The (samples, sequence_length, embedding_size) shape produced by the embedding layer and positional encoding layer is preserved in the model, flowing with the data through the encoder and decoder stacks until it is altered by the final output layer. [It actually becomes (samples, sequence_length, vocab_size)].
The above provides an intuitive understanding of the matrix dimensions in the Transformer. To simplify visualization, from here on, we will temporarily drop the first dimension (samples dimension) and use a 2D representation of a single sample.
4. Encoder
The encoder and decoder stacks each consist of several (usually 6) encoders and decoders connected in sequence.
-
The first encoder in the stack receives its input from the embedding and positional encoding. The other encoders in the stack receive their input from the previous encoder.
-
The current encoder accepts the input from the previous encoder and passes it to the self-attention layer of the current encoder. The output of the current self-attention layer is passed to the feed forward layer and then output to the next encoder.
-
Both the self-attention layer and the feed-forward network have a residual connection and are then sent to a normalization layer. Note that there is also a residual connection when the input from the previous decoder enters the current decoder.
-
Reference: In the book by Professor Li Mu, “Deep Learning with Hands-On Practice”, page 416 has a detailed explanation of the “Position-based Feed Forward Network”. Specifically, this feed-forward network consists of a linear layer, an activation function, and another linear layer.
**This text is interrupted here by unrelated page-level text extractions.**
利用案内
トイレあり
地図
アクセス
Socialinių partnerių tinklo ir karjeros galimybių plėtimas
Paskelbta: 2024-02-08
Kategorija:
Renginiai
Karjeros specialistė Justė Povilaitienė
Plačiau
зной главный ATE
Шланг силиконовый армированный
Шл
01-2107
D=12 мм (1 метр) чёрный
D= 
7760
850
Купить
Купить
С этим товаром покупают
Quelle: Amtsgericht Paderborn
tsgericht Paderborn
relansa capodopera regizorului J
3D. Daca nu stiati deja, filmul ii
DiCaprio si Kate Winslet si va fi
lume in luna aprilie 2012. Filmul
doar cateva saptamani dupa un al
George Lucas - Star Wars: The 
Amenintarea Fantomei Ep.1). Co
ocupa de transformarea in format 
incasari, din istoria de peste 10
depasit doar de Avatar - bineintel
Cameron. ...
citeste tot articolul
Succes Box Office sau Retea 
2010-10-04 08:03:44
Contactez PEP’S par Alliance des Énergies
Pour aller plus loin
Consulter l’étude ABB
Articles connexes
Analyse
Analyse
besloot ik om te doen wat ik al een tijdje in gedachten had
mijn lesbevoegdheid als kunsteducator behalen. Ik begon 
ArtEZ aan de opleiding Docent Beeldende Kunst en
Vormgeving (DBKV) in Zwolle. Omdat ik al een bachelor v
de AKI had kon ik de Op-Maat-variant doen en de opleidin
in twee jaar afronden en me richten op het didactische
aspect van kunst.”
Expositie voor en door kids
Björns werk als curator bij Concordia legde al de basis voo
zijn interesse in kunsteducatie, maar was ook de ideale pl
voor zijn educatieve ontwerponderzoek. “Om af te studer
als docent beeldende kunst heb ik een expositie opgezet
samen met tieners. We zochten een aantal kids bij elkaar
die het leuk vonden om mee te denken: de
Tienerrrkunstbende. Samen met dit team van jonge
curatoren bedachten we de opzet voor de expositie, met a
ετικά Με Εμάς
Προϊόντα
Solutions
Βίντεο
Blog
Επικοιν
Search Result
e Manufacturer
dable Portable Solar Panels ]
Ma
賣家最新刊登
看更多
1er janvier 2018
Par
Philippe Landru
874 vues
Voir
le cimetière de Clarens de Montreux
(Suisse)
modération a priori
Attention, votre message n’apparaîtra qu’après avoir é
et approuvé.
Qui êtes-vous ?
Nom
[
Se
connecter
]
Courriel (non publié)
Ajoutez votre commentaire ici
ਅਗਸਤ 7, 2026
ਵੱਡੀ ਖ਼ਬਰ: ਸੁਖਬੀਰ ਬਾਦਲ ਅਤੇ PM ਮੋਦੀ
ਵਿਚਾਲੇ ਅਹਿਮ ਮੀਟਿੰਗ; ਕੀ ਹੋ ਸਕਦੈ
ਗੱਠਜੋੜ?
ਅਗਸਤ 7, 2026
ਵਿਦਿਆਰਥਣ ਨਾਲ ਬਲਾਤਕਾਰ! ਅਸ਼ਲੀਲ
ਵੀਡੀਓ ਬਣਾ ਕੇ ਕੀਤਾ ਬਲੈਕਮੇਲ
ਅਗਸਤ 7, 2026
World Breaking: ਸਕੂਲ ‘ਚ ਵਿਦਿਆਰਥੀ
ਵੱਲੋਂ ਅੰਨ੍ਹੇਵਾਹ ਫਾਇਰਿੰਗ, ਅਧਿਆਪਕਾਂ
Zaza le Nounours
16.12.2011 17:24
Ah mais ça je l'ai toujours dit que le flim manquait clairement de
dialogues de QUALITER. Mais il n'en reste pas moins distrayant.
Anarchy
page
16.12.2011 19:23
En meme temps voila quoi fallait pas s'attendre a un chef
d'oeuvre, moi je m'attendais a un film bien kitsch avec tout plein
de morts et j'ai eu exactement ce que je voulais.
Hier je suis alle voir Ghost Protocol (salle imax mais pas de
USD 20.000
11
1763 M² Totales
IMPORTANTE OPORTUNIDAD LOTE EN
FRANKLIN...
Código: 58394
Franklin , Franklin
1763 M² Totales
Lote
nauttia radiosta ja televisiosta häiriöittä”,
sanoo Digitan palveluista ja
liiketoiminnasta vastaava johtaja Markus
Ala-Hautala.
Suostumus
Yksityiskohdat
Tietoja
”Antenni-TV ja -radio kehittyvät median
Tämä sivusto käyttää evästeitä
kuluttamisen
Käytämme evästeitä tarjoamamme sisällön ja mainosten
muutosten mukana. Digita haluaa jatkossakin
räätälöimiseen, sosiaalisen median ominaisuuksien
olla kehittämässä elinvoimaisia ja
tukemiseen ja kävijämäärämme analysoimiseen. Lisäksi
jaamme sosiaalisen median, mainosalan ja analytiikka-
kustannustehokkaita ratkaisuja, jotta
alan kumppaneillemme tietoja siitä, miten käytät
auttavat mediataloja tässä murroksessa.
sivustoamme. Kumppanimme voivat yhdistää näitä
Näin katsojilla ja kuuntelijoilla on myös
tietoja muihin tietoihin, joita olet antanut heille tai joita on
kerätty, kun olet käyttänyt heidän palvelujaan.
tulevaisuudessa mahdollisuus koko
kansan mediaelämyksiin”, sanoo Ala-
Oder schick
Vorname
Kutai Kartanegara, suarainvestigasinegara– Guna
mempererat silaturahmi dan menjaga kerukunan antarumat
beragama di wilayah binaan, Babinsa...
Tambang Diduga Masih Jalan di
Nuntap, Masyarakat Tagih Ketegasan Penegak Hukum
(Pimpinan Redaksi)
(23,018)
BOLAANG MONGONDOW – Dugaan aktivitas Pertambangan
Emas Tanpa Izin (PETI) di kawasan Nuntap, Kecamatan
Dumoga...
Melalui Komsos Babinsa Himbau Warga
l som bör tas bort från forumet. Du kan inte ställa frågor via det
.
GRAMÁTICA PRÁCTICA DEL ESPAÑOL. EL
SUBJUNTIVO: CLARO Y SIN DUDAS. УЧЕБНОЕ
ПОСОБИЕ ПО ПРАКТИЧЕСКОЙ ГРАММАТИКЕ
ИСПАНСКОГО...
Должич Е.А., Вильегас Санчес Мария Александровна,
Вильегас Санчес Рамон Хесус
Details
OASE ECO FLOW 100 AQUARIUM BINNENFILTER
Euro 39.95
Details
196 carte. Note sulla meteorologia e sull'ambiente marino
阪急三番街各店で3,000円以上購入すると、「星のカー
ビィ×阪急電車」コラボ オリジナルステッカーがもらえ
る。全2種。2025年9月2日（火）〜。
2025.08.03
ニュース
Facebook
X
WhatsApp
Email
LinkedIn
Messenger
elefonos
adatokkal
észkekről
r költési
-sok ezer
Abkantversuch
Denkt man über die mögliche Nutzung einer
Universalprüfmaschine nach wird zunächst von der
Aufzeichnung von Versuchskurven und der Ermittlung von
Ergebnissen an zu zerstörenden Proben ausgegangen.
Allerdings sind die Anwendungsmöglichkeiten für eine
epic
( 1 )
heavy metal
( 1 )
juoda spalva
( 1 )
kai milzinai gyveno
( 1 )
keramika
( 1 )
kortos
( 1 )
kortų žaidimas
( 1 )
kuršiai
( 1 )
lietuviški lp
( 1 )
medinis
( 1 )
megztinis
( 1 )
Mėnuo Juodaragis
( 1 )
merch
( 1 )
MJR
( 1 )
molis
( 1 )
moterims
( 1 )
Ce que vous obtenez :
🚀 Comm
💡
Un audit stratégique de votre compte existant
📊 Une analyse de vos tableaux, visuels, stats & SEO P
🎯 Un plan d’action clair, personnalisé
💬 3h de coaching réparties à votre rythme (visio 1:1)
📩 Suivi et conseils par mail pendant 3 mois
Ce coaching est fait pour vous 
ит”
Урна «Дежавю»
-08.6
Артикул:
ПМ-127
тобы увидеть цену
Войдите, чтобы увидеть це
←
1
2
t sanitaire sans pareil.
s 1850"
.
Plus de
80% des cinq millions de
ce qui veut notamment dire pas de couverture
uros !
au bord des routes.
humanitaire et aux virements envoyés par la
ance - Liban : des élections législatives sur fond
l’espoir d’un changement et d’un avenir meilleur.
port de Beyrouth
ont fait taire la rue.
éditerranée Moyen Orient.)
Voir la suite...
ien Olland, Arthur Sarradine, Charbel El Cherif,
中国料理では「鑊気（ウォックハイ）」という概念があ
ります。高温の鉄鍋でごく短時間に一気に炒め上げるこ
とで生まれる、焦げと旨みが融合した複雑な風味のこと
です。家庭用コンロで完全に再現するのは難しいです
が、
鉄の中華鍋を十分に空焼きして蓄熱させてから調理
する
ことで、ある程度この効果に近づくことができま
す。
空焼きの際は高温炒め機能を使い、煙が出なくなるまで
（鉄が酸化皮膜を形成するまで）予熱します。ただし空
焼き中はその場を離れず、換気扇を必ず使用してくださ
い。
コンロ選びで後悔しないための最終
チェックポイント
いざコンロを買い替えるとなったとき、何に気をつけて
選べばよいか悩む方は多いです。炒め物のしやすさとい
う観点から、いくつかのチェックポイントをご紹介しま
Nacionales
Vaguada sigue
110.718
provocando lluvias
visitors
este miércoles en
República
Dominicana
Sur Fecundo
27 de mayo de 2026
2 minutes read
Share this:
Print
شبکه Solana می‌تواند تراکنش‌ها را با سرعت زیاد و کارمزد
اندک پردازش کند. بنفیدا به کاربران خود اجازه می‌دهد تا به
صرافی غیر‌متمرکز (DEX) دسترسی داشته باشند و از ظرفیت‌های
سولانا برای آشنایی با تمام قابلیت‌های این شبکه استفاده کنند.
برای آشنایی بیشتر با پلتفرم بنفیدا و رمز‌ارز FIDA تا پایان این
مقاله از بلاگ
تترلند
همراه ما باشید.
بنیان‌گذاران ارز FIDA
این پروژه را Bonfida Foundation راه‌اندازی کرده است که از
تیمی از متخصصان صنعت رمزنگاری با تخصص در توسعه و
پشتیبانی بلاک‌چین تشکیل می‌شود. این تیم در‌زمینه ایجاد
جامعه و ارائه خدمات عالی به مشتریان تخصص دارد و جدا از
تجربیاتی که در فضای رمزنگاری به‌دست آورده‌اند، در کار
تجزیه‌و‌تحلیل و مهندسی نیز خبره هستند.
Moreover, this feed-forward network does not change the shape of the input.
The output of the last encoder in the encoder stack is fed into each decoder in the decoder stack.
5. Decoder
The structure of the decoder is very similar to that of the encoder, but with some differences.
-
Like the encoder, the first decoder in the decoder stack receives input from the embedding layer (word embedding + positional encoding); the other decoders in the stack receive input from the previous decoder.
-
Within a decoder, the input first goes into the self-attention layer, which operates differently from the self-attention layer in the encoder:
-
During training, the self-attention layer of the decoder receives the entire output sequence. However, to avoid seeing future data (i.e., to prevent information leakage) when generating each output, a technique called “masking” is used, ensuring that when generating the i-th word, the model can only see the first word to the i-th word.
-
During inference, the input at each time step is the entire output sequence generated up to the current time step.
-
Another difference between the decoder and encoder is that the decoder has a second attention layer, namely the Encoder-Decoder Attention Layer. Its operation is similar to the self-attention layer, except that its input comes from two places: the output of the self-attention layer and the output of the decoder stack.
-
The output of the Encoder-Decoder Attention layer is passed to the feed-forward layer and then to the next decoder.
-
Each sub-layer in the decoder, including the self-attention layer, encoder-decoder attention layer, and feed-forward layer, has a residual connection and undergoes layer normalization.
6. Attention
In the first part, we discussed why the attention mechanism is so important. In the Transformer, attention is used in three places:
-
Self-attention in the Encoder: Attention computation of the input sequence on itself;
-
Self-attention in the Decoder: Attention computation of the target sequence on itself;
-
Encoder-Decoder Attention in the Decoder: Attention computation of the target sequence on the input sequence.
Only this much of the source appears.